Material for this task section start
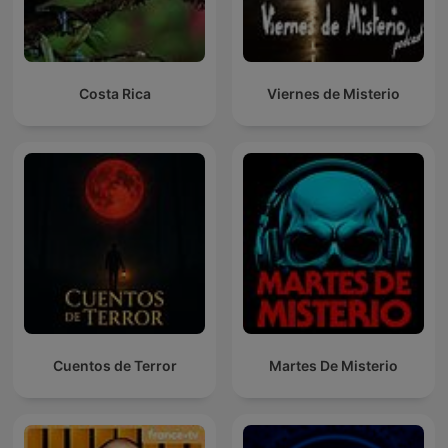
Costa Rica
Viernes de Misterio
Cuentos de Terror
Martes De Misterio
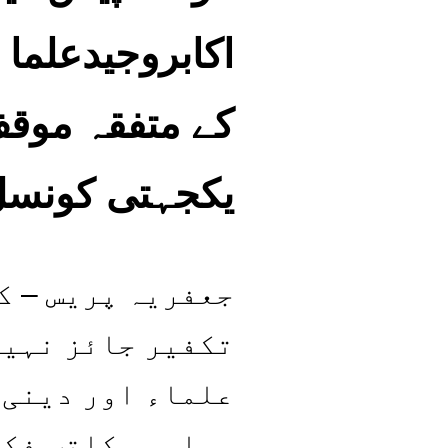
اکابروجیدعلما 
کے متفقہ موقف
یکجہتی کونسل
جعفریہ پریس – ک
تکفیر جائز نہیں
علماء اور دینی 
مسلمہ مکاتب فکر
Material for this task section end
**What to produce:**
Copy out, exactly and without pictures, each line from the one containing "Viernes de Misterio" through the final line of the entries, both ends included.

**Finished exercise:**
Viernes de Misterio
Cuentos de Terror
Martes De Misterio
اکابروجیدعلما 
کے متفقہ موقف
یکجہتی کونسل
جعفریہ پریس – ک
تکفیر جائز نہیں
علماء اور دینی 
مسلمہ مکاتب فکر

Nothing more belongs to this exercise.